**Work instruction:** Could you please count how many lines in the data below hold the string "školstva"? Reply with only the number.

**Data records:**
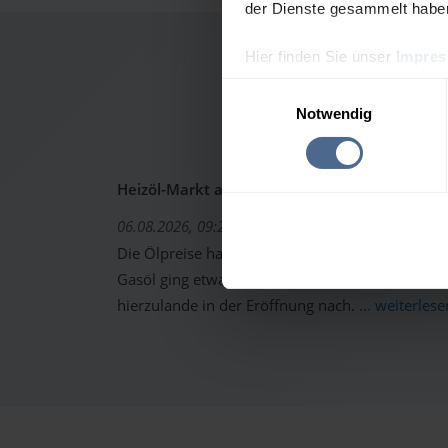
der Dienste gesammelt habe
Hier finden Sie unser
Impre
Heizölp
Einwilligungsauswahl
Notwendig
Heizöl-Markt aktuell: Ölpreise erholen sich -
06.08.2026, 09:22 Uhr
Die Ölpreise haben sich gestern von den starken 
Gasöl ging etwas höher aus dem Handel. Trotzd
hierzulande in der Eröffnung nach.
... weiterlese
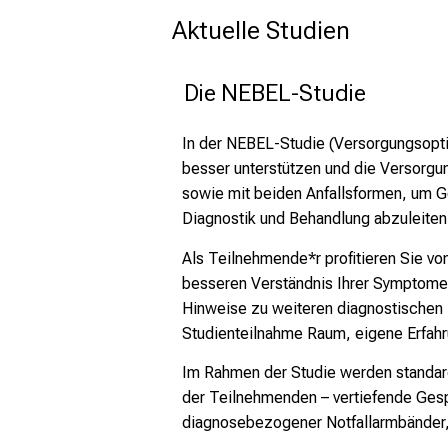
Aktuelle Studien
 Die NEBEL-Studie
In der NEBEL-Studie (Versorgungsoptim
besser unterstützen und die Versorgung
sowie mit beiden Anfallsformen, um 
Diagnostik und Behandlung abzuleiten
Als Teilnehmende*r profitieren Sie von 
besseren Verständnis Ihrer Symptome be
Hinweise zu weiteren diagnostischen 
Studienteilnahme Raum, eigene Erfahr
Im Rahmen der Studie werden standar
der Teilnehmenden – vertiefende Gesp
diagnosebezogener Notfallarmbänder, d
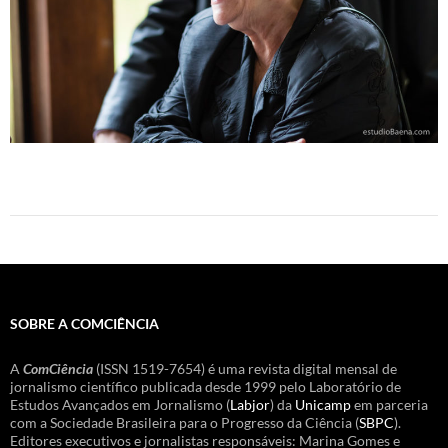
SOBRE A COMCIÊNCIA
A
ComCiência
(ISSN 1519-7654) é uma revista digital mensal de
jornalismo científico publicada desde 1999 pelo Laboratório de
Estudos Avançados em Jornalismo (
Labjor
) da
Unicamp
em parceria
com a Sociedade Brasileira para o Progresso da Ciência (
SBPC
).
Editores executivos e jornalistas responsáveis: Marina Gomes e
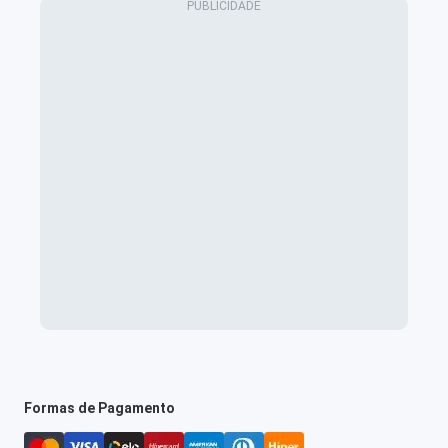
Formas de Pagamento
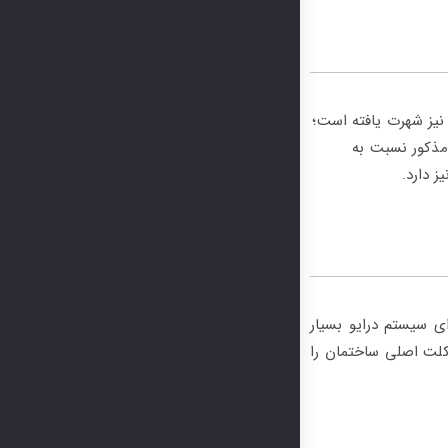
واره های کاذب و استفاده از پنل های گچی و خشک در بازار ایران به اصطلاح به سیستم های کناف یا سیستم های گچ خشک (dry wall) نیز شهرت یافته است؛
 مذکور نسبت به
 دارد.
ای سیستم درایو بسیار
کلت اصلی ساختمان را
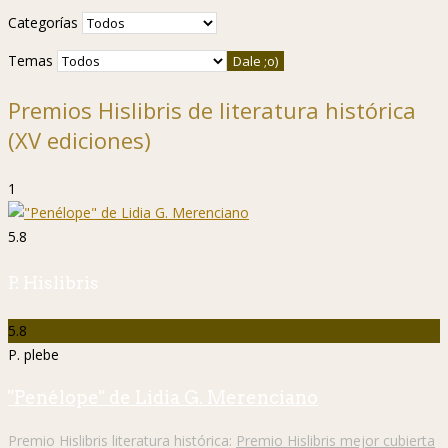
Categorías
Temas
Premios Hislibris de literatura histórica
(XV ediciones)
1
5.8
P. Hislibris
5.8
P. plebe
"Penélope" de Lidia G. Merenciano
Premio Hislibris literatura histórica:
Premio Hislibris mejor cubierta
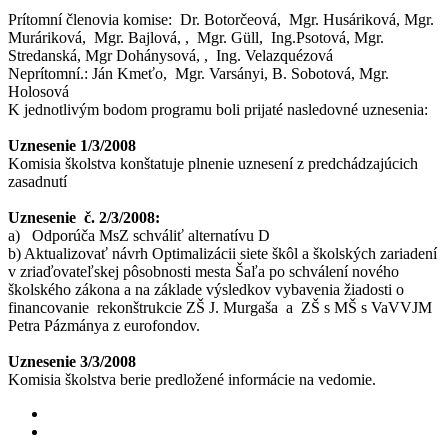
Prítomní členovia komise: Dr. Botorčeová, Mgr. Husáriková, Mgr.
Muráriková, Mgr. Bajlová, , Mgr. Güll, Ing.Psotová, Mgr.
Stredanská, Mgr Dohánysová, , Ing. Velazquézová
Neprítomní.: Ján Kmeťo, Mgr. Varsányi, B. Sobotová, Mgr.
Holosová
K jednotlivým bodom programu boli prijaté nasledovné uznesenia:
Uznesenie 1/3/2008
Komisia školstva konštatuje plnenie uznesení z predchádzajúcich
zasadnutí
Uznesenie č. 2/3/2008:
a) Odporúča MsZ schváliť alternatívu D
b) Aktualizovať návrh Optimalizácii siete škôl a školských zariadení
v zriaďovateľskej pôsobnosti mesta Šaľa po schválení nového
školského zákona a na základe výsledkov vybavenia žiadosti o
financovanie rekonštrukcie ZŠ J. Murgaša a ZŠ s MŠ s VaVVJM
Petra Pázmánya z eurofondov.
Uznesenie 3/3/2008
Komisia školstva berie predložené informácie na vedomie.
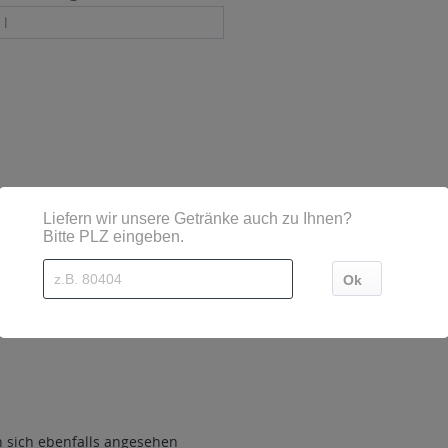
 l
sind diese mittels Großbuchstaben besonders hervorgehoben
 5, 74245 Löwenstein, Deutschland
sich ebenfalls angesehen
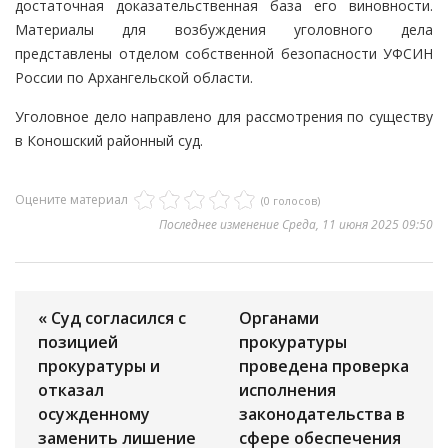
достаточная доказательственная база его виновности.
Материалы для возбуждения уголовного дела
представлены отделом собственной безопасности УФСИН
России по Архангельской области.
Уголовное дело направлено для рассмотрения по существу
в Коношский районный суд.
Оцените материал
(0 голосов)
Последнее изменение Среда, 11 июня 2025 09:50
« Суд согласился с
Органами
позицией
прокуратуры
прокуратуры и
проведена проверка
отказал
исполнения
осужденному
законодательства в
заменить лишение
сфере обеспечения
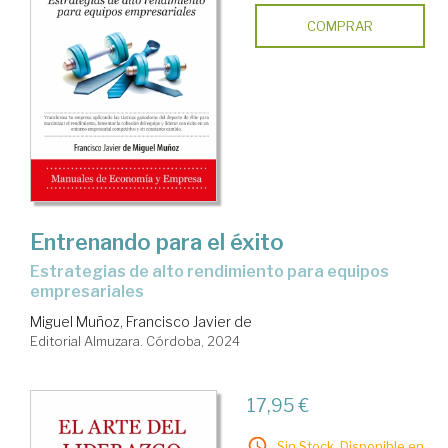
COMPRAR
Entrenando para el éxito
Estrategias de alto rendimiento para equipos
empresariales
Miguel Muñoz, Francisco Javier de
Editorial Almuzara. Córdoba, 2024
17,95 €
Sin Stock. Disponible en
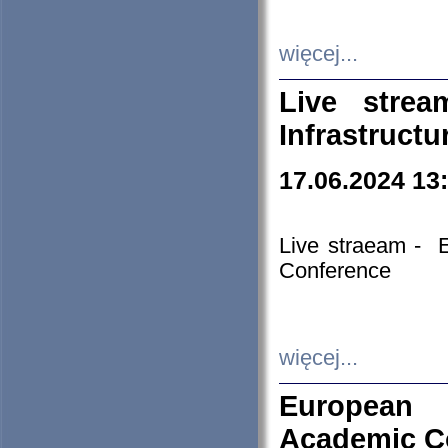
więcej...
Live stre
Infrastruct
17.06.2024 13
Live straeam - 
Conference
więcej...
European H
Academic C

**Finished exercise:** 2